Truncate is handled strangely: we don't set op_truncate at all
in the non-create case, and in the create case we only set it if
the call sets the size to exactly zero. What happens otherwise?
Also, what does MAY_TRUNC really mean?
Server handles open-upgrades in a weird way, by hanging on to the
same struct file and doing a get_write_access if necessary. It would
probably be better to keep two struct files in the stateid instead; sketch:
Call the two st_reader and st_writer
If the first open is for read or both, assign it to st_reader
and leave st_writer null. (Arbitrary choice.)
Otherwise, in write-only case, assign to st_writer.
On upgrade, assign to the other if necessary.
On close, put one of them if necessary; note closes are required
to balance open upgrades in such a way that this is always possible.
Eliminate the extra bitmask accounting while we're at it,
which is only there to catch out-of-spec clients anyway.
nfs client idmapping error handling: should probably, for example,
be erroring out instead of falling back on nobody when setting
uid/gid?
nfs client: make sure setting either acl or mode invalidates cache
of the other.
Not completely done yet. Need to ensure same invalidation
happens on mode. Need to ensure what's invalidated isn't more than
necessary.
krb5p implemntation is ugly; it has unclear requirements from client and
server code, and does a lot of complicated an inefficient things for
obscure reasons. To do:
summarize client- and server- side requirements, make sure
we've accounted for the obvious nits in the current code
attempt pencil-and-paper design of simpler krb5p API.
implement incrementally....
nfsv4 deferral problems.
Goal in too-many-upcalls case: make sure threads that *don't*
require an upcall can still make progress.
Current deferral process:
svc_recv sets rq_chandle.defer to svc_defer.

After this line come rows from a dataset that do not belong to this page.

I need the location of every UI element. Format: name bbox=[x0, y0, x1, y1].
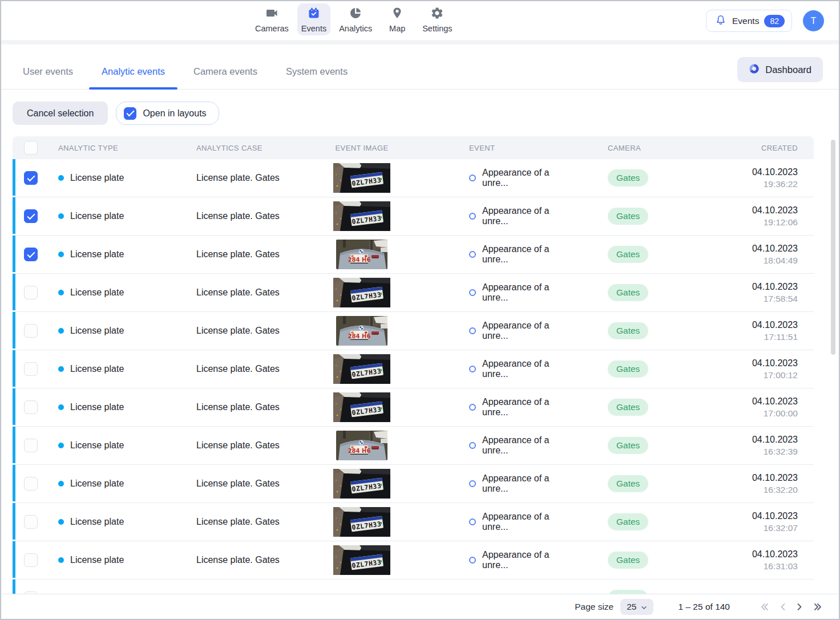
event-status-icon bbox=[469, 175, 476, 181]
tab-analytic-events[interactable]: Analytic events bbox=[102, 66, 165, 89]
select-all-checkbox[interactable] bbox=[24, 141, 38, 155]
analytic-type-label: License plate bbox=[70, 364, 124, 374]
created-time: 16:32:07 bbox=[764, 523, 798, 533]
event-image-thumbnail[interactable]: 0ZL7H33 bbox=[333, 354, 391, 384]
table-row[interactable]: License plate License plate. Gates 0ZL7H… bbox=[13, 312, 814, 350]
open-in-layouts-checkbox[interactable] bbox=[124, 107, 136, 120]
pagination-prev-button[interactable] bbox=[780, 602, 786, 611]
table-row[interactable]: License plate License plate. Gates 0ZL7H… bbox=[13, 503, 814, 541]
nav-item-settings[interactable]: Settings bbox=[418, 3, 456, 35]
tab-system-events[interactable]: System events bbox=[286, 66, 348, 89]
column-header-event-image[interactable]: EVENT IMAGE bbox=[325, 144, 399, 152]
analytic-type-label: License plate bbox=[70, 211, 124, 221]
row-checkbox[interactable] bbox=[24, 553, 38, 567]
analytic-type-label: License plate bbox=[70, 326, 124, 336]
row-checkbox[interactable] bbox=[24, 171, 38, 185]
camera-badge[interactable]: Gates bbox=[608, 169, 648, 187]
table-row[interactable]: License plate License plate. Gates 0ZL7H… bbox=[13, 541, 814, 580]
app-window: Cameras Events Analytics Map bbox=[0, 0, 840, 620]
column-header-analytic-type[interactable]: ANALYTIC TYPE bbox=[58, 144, 196, 152]
camera-badge[interactable]: Gates bbox=[608, 322, 648, 339]
event-image-thumbnail[interactable]: 0ZL7H33 bbox=[336, 431, 387, 460]
notifications-events-button[interactable]: Events 82 bbox=[706, 10, 792, 32]
column-header-created[interactable]: CREATED bbox=[696, 144, 814, 152]
row-checkbox[interactable] bbox=[24, 248, 38, 261]
row-checkbox[interactable] bbox=[24, 209, 38, 223]
nav-item-cameras[interactable]: Cameras bbox=[251, 3, 293, 35]
camera-badge[interactable]: Gates bbox=[608, 284, 648, 301]
row-checkbox[interactable] bbox=[24, 477, 38, 491]
analytics-case-label: License plate. Gates bbox=[196, 287, 280, 298]
svg-text:284 H6: 284 H6 bbox=[348, 448, 371, 454]
dashboard-button[interactable]: Dashboard bbox=[737, 57, 823, 82]
created-date: 04.10.2023 bbox=[752, 435, 798, 445]
created-date: 04.10.2023 bbox=[752, 511, 798, 521]
camera-badge[interactable]: Gates bbox=[608, 437, 648, 454]
vertical-scrollbar[interactable] bbox=[831, 140, 835, 355]
nav-item-events[interactable]: Events bbox=[297, 3, 330, 35]
table-row[interactable]: License plate License plate. Gates 0ZL7H… bbox=[13, 427, 814, 465]
table-row[interactable]: License plate License plate. Gates 0ZL7H… bbox=[13, 388, 814, 427]
camera-badge[interactable]: Gates bbox=[608, 246, 648, 263]
avatar[interactable]: T bbox=[803, 10, 824, 31]
event-status-icon bbox=[469, 213, 476, 220]
column-header-camera[interactable]: CAMERA bbox=[559, 144, 696, 152]
event-image-thumbnail[interactable]: 0ZL7H33 bbox=[333, 545, 391, 575]
event-image-thumbnail[interactable]: 0ZL7H33 bbox=[333, 201, 391, 231]
nav-item-analytics[interactable]: Analytics bbox=[335, 3, 376, 35]
created-time: 17:00:00 bbox=[764, 408, 798, 419]
table-row[interactable]: License plate License plate. Gates 0ZL7H… bbox=[13, 159, 814, 197]
row-accent-bar bbox=[13, 159, 15, 196]
table-row[interactable]: License plate License plate. Gates 0ZL7H… bbox=[13, 197, 814, 236]
row-checkbox[interactable] bbox=[24, 515, 38, 529]
tab-user-events[interactable]: User events bbox=[23, 66, 73, 89]
camera-badge[interactable]: Gates bbox=[608, 399, 648, 416]
event-image-thumbnail[interactable]: 0ZL7H33 bbox=[333, 507, 391, 537]
open-in-layouts-button[interactable]: Open in layouts bbox=[116, 102, 219, 125]
event-image-thumbnail[interactable]: 0ZL7H33 bbox=[333, 469, 391, 499]
row-accent-bar bbox=[13, 541, 15, 578]
event-image-thumbnail[interactable]: 0ZL7H33 bbox=[333, 163, 391, 193]
row-accent-bar bbox=[13, 465, 15, 501]
tab-camera-events[interactable]: Camera events bbox=[193, 66, 257, 89]
event-image-thumbnail[interactable]: 0ZL7H33 bbox=[336, 240, 387, 269]
row-checkbox[interactable] bbox=[24, 286, 38, 299]
analytics-case-label: License plate. Gates bbox=[196, 517, 280, 527]
event-image-thumbnail[interactable]: 0ZL7H33 bbox=[333, 278, 391, 307]
analytics-case-label: License plate. Gates bbox=[196, 364, 280, 374]
row-checkbox[interactable] bbox=[24, 439, 38, 452]
row-checkbox[interactable] bbox=[24, 400, 38, 414]
table-row[interactable]: License plate License plate. Gates 0ZL7H… bbox=[13, 274, 814, 312]
table-row[interactable]: License plate License plate. Gates 0ZL7H… bbox=[13, 465, 814, 503]
page-size-dropdown[interactable]: 25 bbox=[620, 599, 653, 615]
row-checkbox[interactable] bbox=[24, 362, 38, 376]
event-label: Appearance of a unre... bbox=[482, 282, 559, 303]
event-image-thumbnail[interactable]: 0ZL7H33 bbox=[336, 316, 387, 346]
camera-badge[interactable]: Gates bbox=[608, 208, 648, 225]
event-label: Appearance of a unre... bbox=[482, 321, 559, 341]
nav-label: Cameras bbox=[255, 24, 289, 33]
created-time: 17:11:51 bbox=[764, 332, 798, 342]
row-accent-bar bbox=[13, 388, 15, 425]
nav-item-map[interactable]: Map bbox=[381, 3, 414, 35]
table-row[interactable]: 0ZL7H33 bbox=[13, 580, 814, 594]
camera-badge[interactable]: Gates bbox=[608, 475, 648, 492]
pagination-first-button[interactable] bbox=[760, 602, 770, 611]
column-header-event[interactable]: EVENT bbox=[399, 144, 559, 152]
table-row[interactable]: License plate License plate. Gates 0ZL7H… bbox=[13, 350, 814, 388]
analytics-case-label: License plate. Gates bbox=[196, 479, 280, 489]
camera-badge[interactable]: Gates bbox=[608, 360, 648, 378]
event-image-thumbnail[interactable]: 0ZL7H33 bbox=[333, 392, 391, 422]
camera-badge[interactable]: Gates bbox=[608, 552, 648, 569]
row-checkbox[interactable] bbox=[24, 324, 38, 338]
pagination-last-button[interactable] bbox=[813, 602, 823, 611]
column-header-analytics-case[interactable]: ANALYTICS CASE bbox=[196, 144, 325, 152]
analytic-type-dot-icon bbox=[58, 175, 64, 181]
cancel-selection-button[interactable]: Cancel selection bbox=[13, 102, 108, 125]
table-row[interactable]: License plate License plate. Gates 0ZL7H… bbox=[13, 236, 814, 274]
pagination-next-button[interactable] bbox=[796, 602, 803, 611]
analytics-case-label: License plate. Gates bbox=[196, 555, 280, 565]
created-time: 17:58:54 bbox=[764, 294, 798, 304]
camera-badge[interactable]: Gates bbox=[608, 513, 648, 530]
event-status-icon bbox=[469, 366, 476, 372]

(rq_chandle is a struct cache_req, and defer is its only
field.) Defer just takes its cache_req and returns a
cache_deferred_req, which contains a "revisit" function,
imbedded in whatever other data you need to do the revisit.
->defer is called from cache_defer_req, called from
cache_check.
Detailed plan:
NEXT: Store nfsv4-specific state with the deferral
(current & saved fh, op #, offset to next op (in raw
xdr, or in decoded result??), partially xdr'd response);
may need a callback from svcsock to nfsd4 to do this.
Maybe some of that state could be moved into the svc_rqst
struct itself?
Remove the special case code for idmapd.
Also consider extending deferral handling to allow
deferring larger requests, with an appropriate limit on
the amount of memory used for deferred requests.
Also modify deferral code so that if it decides to
drop later, it either forces a revisit and a -ETIMEDOUT
return, or it actually closes down the connection. (The
former might be easiest--could probably just re-run it again
and count on resource limits to ensure the -ETIMEDOUT as
soon as we attempt to defer it again.) (Note: Trond points
out that closing the connection may put some particular stress
on the replay cache if we happen to be processing another
request on that socket at the same time....
Lower priority: at some point, audit mountd for how
it handles errors from the filehandle nfsctl(s)--I'm not
sure it takes into account the fact that exp_parent can
fail?
nfsv4 compound limitations:
Can't handle, e.g., multiple reads/writes in one compound.
Greg has some idea that the page buffers should be
eliminated completely and we should read directly
out of the network's buffers. That might help....
nfsv4 compound processing: note -ENOMEM -> drop, possibly leading
to client replaying nonidempotent operation.